GOAL OF THE EXERCISE >>
Retype the records exactly, with nothing added or dropped.

(MATERIAL SUPPLIED begins)

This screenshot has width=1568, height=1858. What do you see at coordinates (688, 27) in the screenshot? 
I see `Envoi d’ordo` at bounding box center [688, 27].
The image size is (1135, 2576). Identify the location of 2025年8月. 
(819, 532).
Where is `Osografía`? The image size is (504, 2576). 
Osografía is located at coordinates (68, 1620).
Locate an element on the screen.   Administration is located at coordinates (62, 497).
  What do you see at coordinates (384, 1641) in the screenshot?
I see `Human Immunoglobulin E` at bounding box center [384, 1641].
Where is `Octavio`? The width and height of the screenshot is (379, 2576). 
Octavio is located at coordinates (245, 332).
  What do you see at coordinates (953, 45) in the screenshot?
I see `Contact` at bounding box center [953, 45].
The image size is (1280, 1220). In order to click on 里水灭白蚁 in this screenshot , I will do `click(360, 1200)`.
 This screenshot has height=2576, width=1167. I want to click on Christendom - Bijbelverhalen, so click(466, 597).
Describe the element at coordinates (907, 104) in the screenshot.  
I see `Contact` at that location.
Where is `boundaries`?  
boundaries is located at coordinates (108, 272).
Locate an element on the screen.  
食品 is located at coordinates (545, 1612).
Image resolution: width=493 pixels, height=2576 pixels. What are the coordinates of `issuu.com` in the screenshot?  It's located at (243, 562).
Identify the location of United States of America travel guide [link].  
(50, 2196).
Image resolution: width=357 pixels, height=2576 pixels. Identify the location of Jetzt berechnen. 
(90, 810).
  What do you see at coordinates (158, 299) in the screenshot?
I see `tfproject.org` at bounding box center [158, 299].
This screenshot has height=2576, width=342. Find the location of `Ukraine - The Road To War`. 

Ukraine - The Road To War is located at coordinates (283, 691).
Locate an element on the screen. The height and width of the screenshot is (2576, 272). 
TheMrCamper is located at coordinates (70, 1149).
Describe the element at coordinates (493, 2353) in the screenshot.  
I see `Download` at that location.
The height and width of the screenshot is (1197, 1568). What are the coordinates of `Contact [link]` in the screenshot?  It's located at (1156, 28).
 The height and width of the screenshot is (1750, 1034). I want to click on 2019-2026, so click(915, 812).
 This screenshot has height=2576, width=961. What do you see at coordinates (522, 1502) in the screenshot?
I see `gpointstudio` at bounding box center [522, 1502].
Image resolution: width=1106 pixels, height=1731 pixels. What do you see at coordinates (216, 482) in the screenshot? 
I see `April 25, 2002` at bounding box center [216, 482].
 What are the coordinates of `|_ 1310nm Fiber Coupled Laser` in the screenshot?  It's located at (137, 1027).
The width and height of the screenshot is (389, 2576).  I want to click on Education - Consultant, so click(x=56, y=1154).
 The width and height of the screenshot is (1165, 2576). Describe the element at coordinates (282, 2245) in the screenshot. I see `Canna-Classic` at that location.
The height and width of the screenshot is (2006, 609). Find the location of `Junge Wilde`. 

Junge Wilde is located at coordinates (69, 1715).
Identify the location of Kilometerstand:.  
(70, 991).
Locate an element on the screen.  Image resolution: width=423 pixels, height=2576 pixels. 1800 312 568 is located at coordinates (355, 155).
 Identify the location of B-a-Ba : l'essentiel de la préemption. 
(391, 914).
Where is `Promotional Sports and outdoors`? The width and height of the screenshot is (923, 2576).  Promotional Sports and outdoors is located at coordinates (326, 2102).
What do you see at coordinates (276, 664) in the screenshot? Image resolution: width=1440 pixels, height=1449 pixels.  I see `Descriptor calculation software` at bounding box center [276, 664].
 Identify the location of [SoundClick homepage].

(MATERIAL SUPPLIED ends)

PROBLEM SOLUTION >>
This screenshot has width=1568, height=1858. What do you see at coordinates (688, 27) in the screenshot? 
I see `Envoi d’ordo` at bounding box center [688, 27].
The image size is (1135, 2576). Identify the location of 2025年8月. 
(819, 532).
Where is `Osografía`? The image size is (504, 2576). 
Osografía is located at coordinates (68, 1620).
Locate an element on the screen.   Administration is located at coordinates (62, 497).
  What do you see at coordinates (384, 1641) in the screenshot?
I see `Human Immunoglobulin E` at bounding box center [384, 1641].
Where is `Octavio`? The width and height of the screenshot is (379, 2576). 
Octavio is located at coordinates (245, 332).
  What do you see at coordinates (953, 45) in the screenshot?
I see `Contact` at bounding box center [953, 45].
The image size is (1280, 1220). In order to click on 里水灭白蚁 in this screenshot , I will do `click(360, 1200)`.
 This screenshot has height=2576, width=1167. I want to click on Christendom - Bijbelverhalen, so click(466, 597).
Describe the element at coordinates (907, 104) in the screenshot.  
I see `Contact` at that location.
Where is `boundaries`?  
boundaries is located at coordinates (108, 272).
Locate an element on the screen.  
食品 is located at coordinates (545, 1612).
Image resolution: width=493 pixels, height=2576 pixels. What are the coordinates of `issuu.com` in the screenshot?  It's located at (243, 562).
Identify the location of United States of America travel guide [link].  
(50, 2196).
Image resolution: width=357 pixels, height=2576 pixels. Identify the location of Jetzt berechnen. 
(90, 810).
  What do you see at coordinates (158, 299) in the screenshot?
I see `tfproject.org` at bounding box center [158, 299].
This screenshot has height=2576, width=342. Find the location of `Ukraine - The Road To War`. 

Ukraine - The Road To War is located at coordinates (283, 691).
Locate an element on the screen. The height and width of the screenshot is (2576, 272). 
TheMrCamper is located at coordinates (70, 1149).
Describe the element at coordinates (493, 2353) in the screenshot.  
I see `Download` at that location.
The height and width of the screenshot is (1197, 1568). What are the coordinates of `Contact [link]` in the screenshot?  It's located at (1156, 28).
 The height and width of the screenshot is (1750, 1034). I want to click on 2019-2026, so click(915, 812).
 This screenshot has height=2576, width=961. What do you see at coordinates (522, 1502) in the screenshot?
I see `gpointstudio` at bounding box center [522, 1502].
Image resolution: width=1106 pixels, height=1731 pixels. What do you see at coordinates (216, 482) in the screenshot? 
I see `April 25, 2002` at bounding box center [216, 482].
 What are the coordinates of `|_ 1310nm Fiber Coupled Laser` in the screenshot?  It's located at (137, 1027).
The width and height of the screenshot is (389, 2576).  I want to click on Education - Consultant, so click(x=56, y=1154).
 The width and height of the screenshot is (1165, 2576). Describe the element at coordinates (282, 2245) in the screenshot. I see `Canna-Classic` at that location.
The height and width of the screenshot is (2006, 609). Find the location of `Junge Wilde`. 

Junge Wilde is located at coordinates (69, 1715).
Identify the location of Kilometerstand:.  
(70, 991).
Locate an element on the screen.  Image resolution: width=423 pixels, height=2576 pixels. 1800 312 568 is located at coordinates (355, 155).
 Identify the location of B-a-Ba : l'essentiel de la préemption. 
(391, 914).
Where is `Promotional Sports and outdoors`? The width and height of the screenshot is (923, 2576).  Promotional Sports and outdoors is located at coordinates (326, 2102).
What do you see at coordinates (276, 664) in the screenshot? Image resolution: width=1440 pixels, height=1449 pixels.  I see `Descriptor calculation software` at bounding box center [276, 664].
 Identify the location of [SoundClick homepage].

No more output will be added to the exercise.